Fig. 1: Epidemiology and pathology of the FIP outbreak in Cyprus, January 2023 to June 2024.
figure 1

a, The distribution of RT–qPCR or IHC-confirmed FIP cases across Cyprus. The first image shows Cyprus within the Eastern Mediterranean. The darker colours indicate higher numbers of confirmed cases over time within each district as highlighted in the overview heat map with key. The maps were generated using mapchart.net. n = 215. b, RT–qPCR/IHC-confirmed case rates resolved by time and province. A 6 knot spline interpolation highlights the three waves observed to date. c, Clinical presentation of cats with FIP due to FCoV-23. Left, a cat with the effusive form of FIP showing abdominal distention due to peritoneal effusion, an unkept coat, low body-condition score and poor muscle condition. Right, a cat presenting with jaundice evidenced by yellow/orange discoloration of the mucous membranes and mucocutaneous junctions.
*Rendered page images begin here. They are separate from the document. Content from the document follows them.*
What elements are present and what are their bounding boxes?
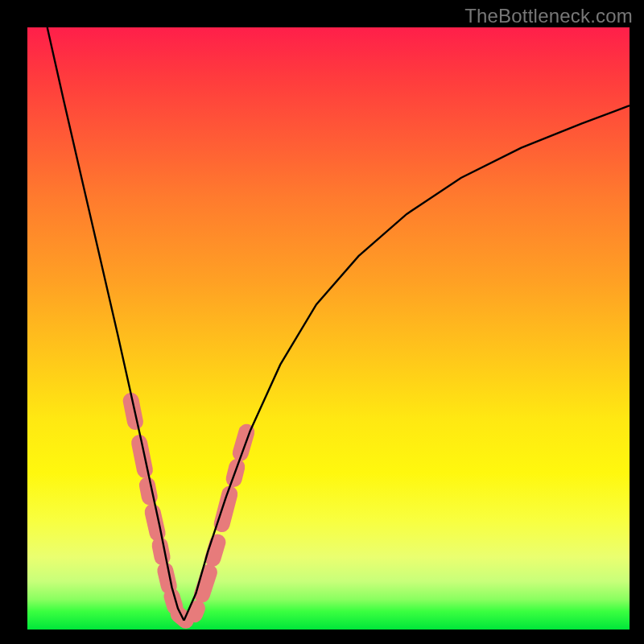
chart-svg [27,27,630,630]
outer-frame: TheBottleneck.com [0,0,644,644]
bead-segment [202,572,209,595]
bead-segment [213,543,217,559]
bead-overlay [131,401,247,621]
watermark-text: TheBottleneck.com [464,5,633,27]
curve-right-branch [184,105,630,621]
bead-segment [147,485,150,497]
plot-area [27,27,630,630]
bead-segment [160,545,163,557]
bead-segment [195,609,197,615]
Images courtesy of E. Georgiadi. d, Representative peritoneal effusion smear photomicrograph from one Cypriot cat with confirmed FIP due to FCoV-23 infection. Non-degenerative neutrophils are present on a protein-rich background shown using a modified Wright’s stain. Scale bar, 20 µm. e, Representative photomicrographs showing a section of colonic mucosa and submucosa from one cat with confirmed FIP due to FCoV-23 infection. Top, haematoxylin and eosin (H&E)-stained histology section showing coalescing infiltration of predominantly the submucosa by aggregates of primarily neutrophils and macrophages surrounded by fewer lymphocytes and plasma cells. The muscularis mucosae is disrupted by the inflammation. Bottom, IHC staining against FCoV in a histology section mirroring the above section. There is extensive positive FCoV cytoplasmic staining for cells at the centre of each aggregate/pyogranuloma in cells with macrophage-like morphology. Scale bars, 250 µm.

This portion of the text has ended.